Sorrisi, sapevo che quel grazie stava a racchiudere non solo la mezza verità sciorinata, ma anche le parole dette in merito a Sherlock, il mio controllo su di lui da dietro le quinte; mio fratello era sempre stato il più irascibile e testardo tra noi due e a me non dispiaceva tenerlo sotto controllo ogni tanto, osservando quanto si inventava per tirarsi fuori o mettersi nei guai.

Proseguii verso camera mia ed una volta imboccato il corridoio sentii una melodia a metà tra il dolce e il malinconico, che si tramutò svelta nell'inno inglese quando i miei passi si avvicinarono alla porta aperta.

- Una provocazione o un saluto? - esclamai poggiandomi allo stipite della porta.

- Esercizio - si voltò appena, rispondendomi pacato - e poi non dirmi che, ti dispiace sentire l'inno della nostra amata madre patria, ora che sei quasi un suo degno agente -.

- Sbaglio o nel tuo tono c'è del risentimento, Sherlock? - puntualizzai.

- Io? Perché mai dovrei essere risentito? - scosse appena il capo - Non sono risentito per le cose non dette o per quelle lasciate in sospeso. Non sono risentito per le volte in cui mi hai promesso che ci saresti sempre stato quando ne avessi avuto il bisogno. No, Mycroft, non sono risentito - si voltò di scatto verso di me, posando sulla sedia della scrivania il violino e il suo archetto, mentre io cercavo di venire a capo di quel suo sfogo, colto in contropiede, in silenzio.

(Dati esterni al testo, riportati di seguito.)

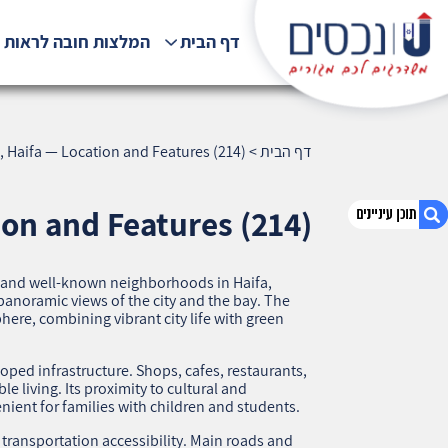
לצות חובה לראות !!!
דף הבית
, Haifa — Location and Features (214)
>
דף הבית
ion and Features (214)
s and well-known neighborhoods in Haifa,
1. Central Carmel, Haifa — Location and
panoramic views of the city and the bay. The
Features (214)
here, combining vibrant city life with green
2. אודות U נכסים
3. שאלתם ? ענינו !
ped infrastructure. Shops, cafes, restaurants,
le living. Its proximity to cultural and
nient for families with children and students.
t transportation accessibility. Main roads and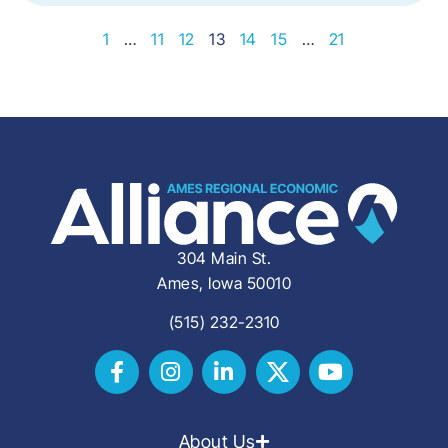
1
…
11
12
13
14
15
…
21
304 Main St.
Ames, Iowa 50010
(515) 232-2310
About Us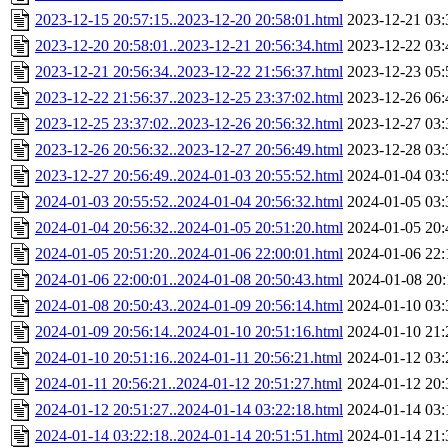
2023-12-15 20:57:15..2023-12-20 20:58:01.html
2023-12-21 03:
2023-12-20 20:58:01..2023-12-21 20:56:34.html
2023-12-22 03:
2023-12-21 20:56:34..2023-12-22 21:56:37.html
2023-12-23 05:
2023-12-22 21:56:37..2023-12-25 23:37:02.html
2023-12-26 06:
2023-12-25 23:37:02..2023-12-26 20:56:32.html
2023-12-27 03:
2023-12-26 20:56:32..2023-12-27 20:56:49.html
2023-12-28 03:
2023-12-27 20:56:49..2024-01-03 20:55:52.html
2024-01-04 03:
2024-01-03 20:55:52..2024-01-04 20:56:32.html
2024-01-05 03:
2024-01-04 20:56:32..2024-01-05 20:51:20.html
2024-01-05 20:
2024-01-05 20:51:20..2024-01-06 22:00:01.html
2024-01-06 22:
2024-01-06 22:00:01..2024-01-08 20:50:43.html
2024-01-08 20:
2024-01-08 20:50:43..2024-01-09 20:56:14.html
2024-01-10 03:
2024-01-09 20:56:14..2024-01-10 20:51:16.html
2024-01-10 21:
2024-01-10 20:51:16..2024-01-11 20:56:21.html
2024-01-12 03:
2024-01-11 20:56:21..2024-01-12 20:51:27.html
2024-01-12 20:
2024-01-12 20:51:27..2024-01-14 03:22:18.html
2024-01-14 03:
2024-01-14 03:22:18..2024-01-14 20:51:51.html
2024-01-14 21: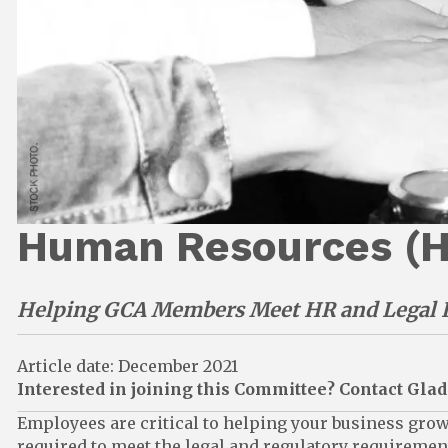
Human Resources (
Helping GCA Members Meet HR and Legal 
Article date: December 2021
Interested in joining this Committee? Contact Gl
Employees are critical to helping your business gro
required to meet the legal and regulatory requirem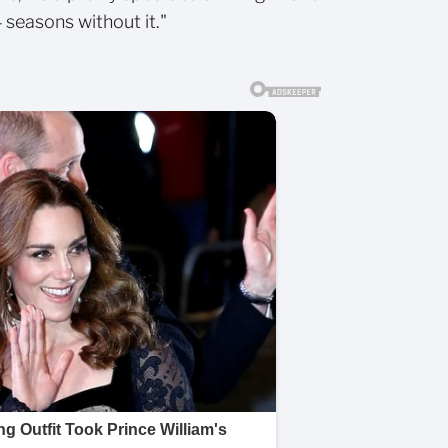
4 seasons without it."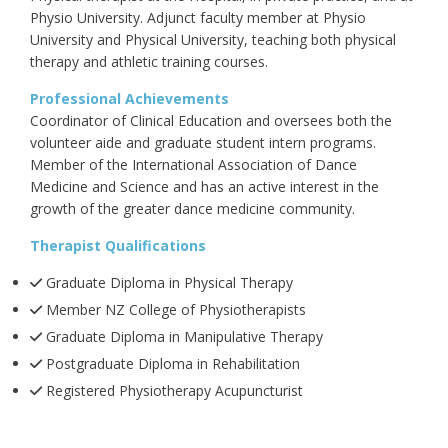
Physio University. Adjunct faculty member at Physio
University and Physical University, teaching both physical
therapy and athletic training courses.
Professional Achievements
Coordinator of Clinical Education and oversees both the
volunteer aide and graduate student intern programs.
Member of the International Association of Dance
Medicine and Science and has an active interest in the
growth of the greater dance medicine community.
Therapist Qualifications
Graduate Diploma in Physical Therapy
Member NZ College of Physiotherapists
Graduate Diploma in Manipulative Therapy
Postgraduate Diploma in Rehabilitation
Registered Physiotherapy Acupuncturist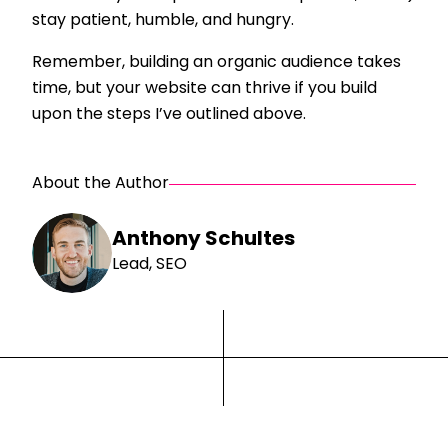
stay patient, humble, and hungry.
Remember, building an organic audience takes
time, but your website can thrive if you build
upon the steps I’ve outlined above.
About the Author
Anthony Schultes
Lead, SEO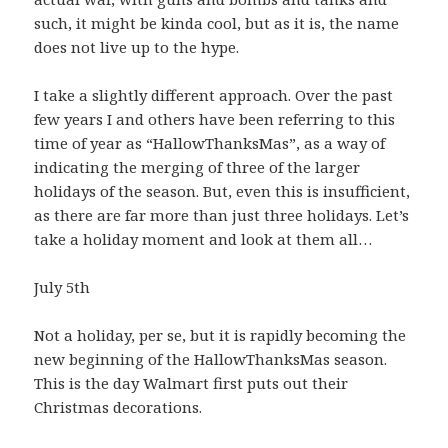
such, it might be kinda cool, but as it is, the name
does not live up to the hype.
I take a slightly different approach. Over the past
few years I and others have been referring to this
time of year as “HallowThanksMas”, as a way of
indicating the merging of three of the larger
holidays of the season. But, even this is insufficient,
as there are far more than just three holidays. Let’s
take a holiday moment and look at them all…
July 5th
Not a holiday, per se, but it is rapidly becoming the
new beginning of the HallowThanksMas season.
This is the day Walmart first puts out their
Christmas decorations.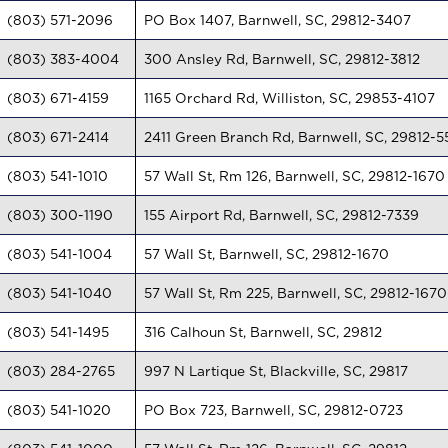
(803) 571-2096
PO Box 1407, Barnwell, SC, 29812-3407
(803) 383-4004
300 Ansley Rd, Barnwell, SC, 29812-3812
(803) 671-4159
1165 Orchard Rd, Williston, SC, 29853-4107
(803) 671-2414
2411 Green Branch Rd, Barnwell, SC, 29812-5
(803) 541-1010
57 Wall St, Rm 126, Barnwell, SC, 29812-1670
(803) 300-1190
155 Airport Rd, Barnwell, SC, 29812-7339
(803) 541-1004
57 Wall St, Barnwell, SC, 29812-1670
(803) 541-1040
57 Wall St, Rm 225, Barnwell, SC, 29812-1670
(803) 541-1495
316 Calhoun St, Barnwell, SC, 29812
(803) 284-2765
997 N Lartique St, Blackville, SC, 29817
(803) 541-1020
PO Box 723, Barnwell, SC, 29812-0723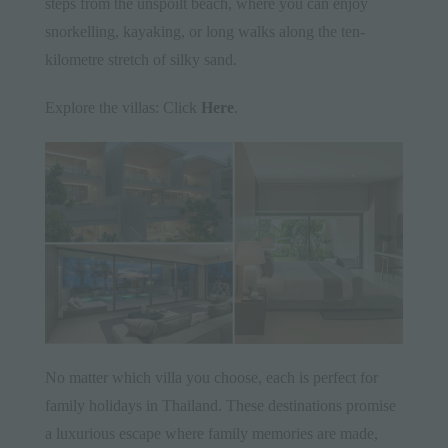
steps from the unspoilt beach, where you can enjoy
snorkelling, kayaking, or long walks along the ten-
kilometre stretch of silky sand.
Explore the villas: Click
Here
.
No matter which villa you choose, each is perfect for
family holidays in Thailand. These destinations promise
a luxurious escape where family memories are made,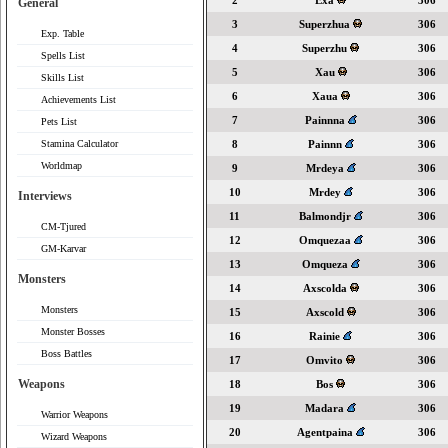
2
Exa
306
General
3
Superzhua
306
Exp. Table
4
Superzhu
306
Spells List
5
Xau
306
Skills List
6
Xaua
306
Achievements List
7
Painnna
306
Pets List
Stamina Calculator
8
Painnn
306
Worldmap
9
Mrdeya
306
10
Mrdey
306
Interviews
11
Balmondjr
306
CM-Tjured
12
Omquezaa
306
GM-Karvar
13
Omqueza
306
Monsters
14
Axscolda
306
Monsters
15
Axscold
306
Monster Bosses
16
Rainie
306
Boss Battles
17
Omvito
306
Weapons
18
Bos
306
19
Madara
306
Warrior Weapons
20
Agentpaina
306
Wizard Weapons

- Non sono mai venuto meno alle mie promesse, credo che tu lo sappia questo -

- Si, conosco il tuo modo di agire dietro le quinte, riconosco la gran parte dei messaggi che mi mandi indirettamente, ma a volte gradirei trovare qualcuno con cui parlare in quella camera di Cambridge -

- Sai, Sherlock - mi avvicinai e gli posai una mano sulla spalla, accovacciandomi quanto bastava per essere all'altezza del suo sguardo, ormai non era poi così più basso di me - a volte non fa male sciorinare un "mi sei mancato" -

- È strano sentirtelo dire - commentò aggrottando la fronte.

- È giusto un momento, mi passerà - esclamai con un sorriso, che venne ricambiato.

Non eravamo mai stati avvezzi ad aprirci a sentimenti, a lasciarci andare ai ti voglio bene e simili frasi melense e tipiche delle persone comuni, normali. Sapevamo che esistevamo l'uno per l'altro, la razionalità vinceva su tutto, ma la chimica molte volte la faceva da padrone e quello era uno dei tanti casi. Sette anni di differenza potevano essere tanti, le strade che si sceglievano di seguire diverse, ma eravamo fratelli, due facce della stessa medaglia così simili quanto diversi; sempre l'uno al fianco dell'altro anche se lontani.